Try the Forge MCP Server and share your feedback to help us improve.
For more information, see Forge MCP Server documentation.
Effective March 2, 2026, we are starting the phased enforcement of points-based quota rate limits for Jira and Confluence Cloud REST APIs. The rollout will begin with a small percentage of apps and gradually expand over several weeks, allowing us to closely monitor progress and minimize any disruption. API requests will start consuming points based on the work they perform, with app-level quotas applied consistently across two tiers:
Global Pool (Tier 1)
Per-Tenant Pool (Tier 2)
All Forge, Connect, and OAuth 2.0 (3LO) apps are in scope. API token-based traffic is not affected. The vast majority of apps are already operating well within these limits and will not be affected.
To learn whether points-based quota enforcement has started for your app, inspect your API response headers. Quota-related headers with a Beta- prefix (e.g., Beta-RateLimit-Policy: "global-app-quota") indicate enforcement has not yet begun for your app. When enforcement begins, these transition to their non-prefixed equivalents (e.g., RateLimit-Policy: "global-app-quota").
Jira REST APIs use multiple rate-limiting systems (quota, burst) that are transitioning to a unified structured headers(Beta-RateLimit, Beta-RateLimit-Policy)independently. The Beta- prefix on a header indicates that the system has not yet transitioned to production for your app. Use the policy name in the header (e.g., "global-app-quota" or "tenant-app-quota" for quota and for burst"jira-burst-based" ) to identify which system a header belongs to. Additional rate limit policy transitions to this unified header will be announced separately.
We plan to discontinue sending quota rate limit values via the X-RateLimit-* headers in the future. A timeline will be published separately.
For full details on how points are calculated, quota tiers, unified header format and values, and best practices for handling rate limits, please refer to:
Marketplace partners, we’re introducing a new pricing plan for a small group of Atlassian Foundation nonprofit customers.
The Atlassian Foundation provides free Atlassian product licenses (“Foundation Free”) to a select group of close nonprofit partners (around 30 organizations globally). Until now, these nonprofits have paid full commercial price for Marketplace apps on top of their free Atlassian product licenses.

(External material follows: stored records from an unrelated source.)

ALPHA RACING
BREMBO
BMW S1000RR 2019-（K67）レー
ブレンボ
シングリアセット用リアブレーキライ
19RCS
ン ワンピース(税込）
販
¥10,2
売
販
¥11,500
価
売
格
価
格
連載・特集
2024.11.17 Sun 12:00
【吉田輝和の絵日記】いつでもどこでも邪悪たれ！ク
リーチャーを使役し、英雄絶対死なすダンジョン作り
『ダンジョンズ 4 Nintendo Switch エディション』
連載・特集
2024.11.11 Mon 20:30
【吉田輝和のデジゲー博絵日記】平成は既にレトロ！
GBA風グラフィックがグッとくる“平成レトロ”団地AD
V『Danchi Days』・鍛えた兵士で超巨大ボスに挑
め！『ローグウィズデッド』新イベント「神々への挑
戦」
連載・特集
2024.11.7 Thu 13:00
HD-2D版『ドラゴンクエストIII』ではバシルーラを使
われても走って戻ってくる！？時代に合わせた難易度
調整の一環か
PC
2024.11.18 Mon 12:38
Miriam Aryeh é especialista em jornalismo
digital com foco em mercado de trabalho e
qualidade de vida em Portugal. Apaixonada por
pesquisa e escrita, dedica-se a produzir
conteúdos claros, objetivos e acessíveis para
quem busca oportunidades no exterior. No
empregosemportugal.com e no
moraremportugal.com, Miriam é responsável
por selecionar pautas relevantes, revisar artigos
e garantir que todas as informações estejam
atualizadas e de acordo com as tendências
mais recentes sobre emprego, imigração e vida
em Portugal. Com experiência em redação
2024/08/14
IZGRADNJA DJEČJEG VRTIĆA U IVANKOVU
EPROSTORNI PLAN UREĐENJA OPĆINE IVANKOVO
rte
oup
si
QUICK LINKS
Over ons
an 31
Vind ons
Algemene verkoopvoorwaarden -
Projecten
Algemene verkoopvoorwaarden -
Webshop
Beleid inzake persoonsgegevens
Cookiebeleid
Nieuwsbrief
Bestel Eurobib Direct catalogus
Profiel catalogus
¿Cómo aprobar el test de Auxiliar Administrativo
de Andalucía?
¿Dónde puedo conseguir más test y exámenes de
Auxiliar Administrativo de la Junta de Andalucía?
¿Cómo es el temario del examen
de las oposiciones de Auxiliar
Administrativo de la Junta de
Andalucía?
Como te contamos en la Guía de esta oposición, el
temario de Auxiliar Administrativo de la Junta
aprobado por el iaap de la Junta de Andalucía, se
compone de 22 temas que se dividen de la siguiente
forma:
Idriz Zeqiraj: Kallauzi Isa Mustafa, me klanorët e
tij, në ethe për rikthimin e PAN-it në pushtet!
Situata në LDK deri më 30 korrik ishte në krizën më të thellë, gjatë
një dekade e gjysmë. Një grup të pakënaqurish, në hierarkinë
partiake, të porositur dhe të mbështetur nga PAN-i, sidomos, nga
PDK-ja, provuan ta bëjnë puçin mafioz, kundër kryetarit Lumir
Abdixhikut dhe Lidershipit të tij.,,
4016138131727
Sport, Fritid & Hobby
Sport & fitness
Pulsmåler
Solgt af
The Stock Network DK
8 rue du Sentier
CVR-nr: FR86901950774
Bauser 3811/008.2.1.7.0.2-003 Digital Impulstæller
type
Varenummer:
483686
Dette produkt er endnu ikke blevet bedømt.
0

Effective February 25, 2026, we are introducing a 75% discount on Marketplace apps for customers with Foundation Free licenses, aligning their pricing with our other social impact discounts.
All Marketplace apps are automatically opted in to this new pricing plan.
From 25 Feb 2026 (PT), licenses opted into the new pricing plan will have the license_type field in both the Transactions API and Licenses API set to:
Foundation-Free
For apps impacted as of February 25, a partner manager has emailed you with more details.
For more information about Foundation Free and other app discount programs, learn more here.
For questions or concerns, please contact social-impact-teams@atlassian.com.
We've introduced three new Forge triggers for Bitbucket deployment events. These triggers allow your Forge app to respond to deployment lifecycle events in Bitbucket Pipelines.
The new triggers are:
avi:bitbucket:pending:deployment — Fires when a deployment is pending
avi:bitbucket:started:deployment — Fires when a deployment starts
avi:bitbucket:completed:deployment — Fires when a deployment completes
To use these triggers, add them to the trigger section of your app's manifest.yml file. Each trigger provides deployment event data including environment, state, and pipeline details.
For more information, see Bitbucket events.
Following this deprecation announcement on Feb 17, 2026, the Connect Inspector Service is now decommissoned.
We recommend migrating to Atlassian Forge for a more robust Events model, as Atlassian Connect will reach end of support in December 2026.
Developers who still need similar functionality can use the open‑sourced version of the tool.